The cold cut right through me, and I wondered if he could teach me how to walk around in the middle of it so easily. “August wants to talk to you.” It was like carrying messages for Dad, and I didn’t have to name the feeling swelling behind my heart.
It was relief, getting stronger with every second. Here was someone more experienced than I was, even if he was my age. Just what I’d wanted, right? Someone who could tell me what to do now that the lines that kept my life on track had vanished. Between August and this guy, things would get Under Control. It would be Handled. It would be Dealt With.
Chris gave me an odd look as he passed, his blue eyes darkening and apple spice drifting in his wake, and I shivered. Graves pitched his butt out into the snow, the glow of the cherry vanishing in a gray glare caught between cloud-hazed sky and white-shrouded ground. “He checks out?”
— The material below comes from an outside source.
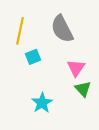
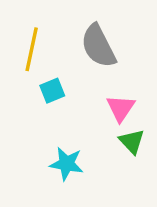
cyan star: (42, 103) -> (67, 164), turned -30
I nodded. Something dry and hot caught in my throat. “Yeah, he checks out all right. Come in, it’s freezing.”
Graves pushed past me, and I glanced out over the street. It was so quiet, a blanket of white over everything. The snow had come down hard and pebbled, a moaning wind flinging it everywhere, and the radio said ice was coming. The morning had dawned clear and sunny, but now the sky was overcast and lowering, striations of darker cloud like ink just dropped into water billowing under the higher cloud-cover.
Huh. I stepped out onto the porch, cupping my elbows in my palms. Hugging myself. It was dead quiet except for the uneasy sound of air moving, the porch posts and the corner of the house like a ship’s prow, slicing the waves and producing a low hum of torn air.
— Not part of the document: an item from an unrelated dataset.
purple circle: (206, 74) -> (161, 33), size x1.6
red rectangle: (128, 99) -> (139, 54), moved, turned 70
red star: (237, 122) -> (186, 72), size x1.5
We could have been on the moon, I realized. The house set away from the other houses like that one kid at school who’s always dressed just a little bit wrong.
No wonder nobody’d come to greet us when we moved in, or heard the gunshots and screaming.
The street was an evenly frosted expanse of white. The two driveways that didn’t lead into a garage had car-sized lumps of unbroken snow, the paint jobs peeping out from underneath—the blue mini-van at the corner, the green, wallowing Ford across the street. And in front of the garages were wide, pristine ribbons of snow leading down to the street.
Why doesn’t this feel right? I had to look a little harder before the assumptions I made started crumbling and the wrong note in the orchestra jangled hard enough for me to catch it.
No tire tracks. There wasn’t a single break in the snow. The street looked as deserted as a Western town right before the bad guy rides in for the ultimate battle.
The sunlight dimmed, and a chill fiercer than the wind walked down my back. I was shivering, though I didn’t feel it, and Graves’s curly head popped out of the doorway. “What the hell are you doing, trying to freeze to death? You’re not even wearing a coat.”
I took my time, watching the street. Nothing felt hinky at all.
It just felt quiet. Empty.
Dead.
The snow must’ve cleared up sometime this morning when the sun rose, because we were all up having our hot chocolate and funny snakes with wings before dawn, and it was coming down hard then. What, everyone just decided to stay home today? Maybe. But. . .
The last piece of the puzzle slotted into place as Graves made a spitting sound of annoyance. “What the hell? Dru?”
I stepped back, shifting my weight uneasily, as if the porch might decide to fall apart at any second. “The porch lights.” I sounded queer even to myself. “They’re all on, and it’s the middle of the day.” It’s eleven, and it gets dark early this time of year. Real dark, real early.
“Yeah,” he said. “Christophe said that, too. What are you—”
“We have to go.” My teeth chopped the words into little bits, and I made it inside, pushing him down the hall and sweeping the door shut. Warmth closed around me. I locked the deadbolts and leaned against the door. How long until sundown? I don’t know, have to check. “Pack your stuff, okay? And help me with the ammo boxes, and—”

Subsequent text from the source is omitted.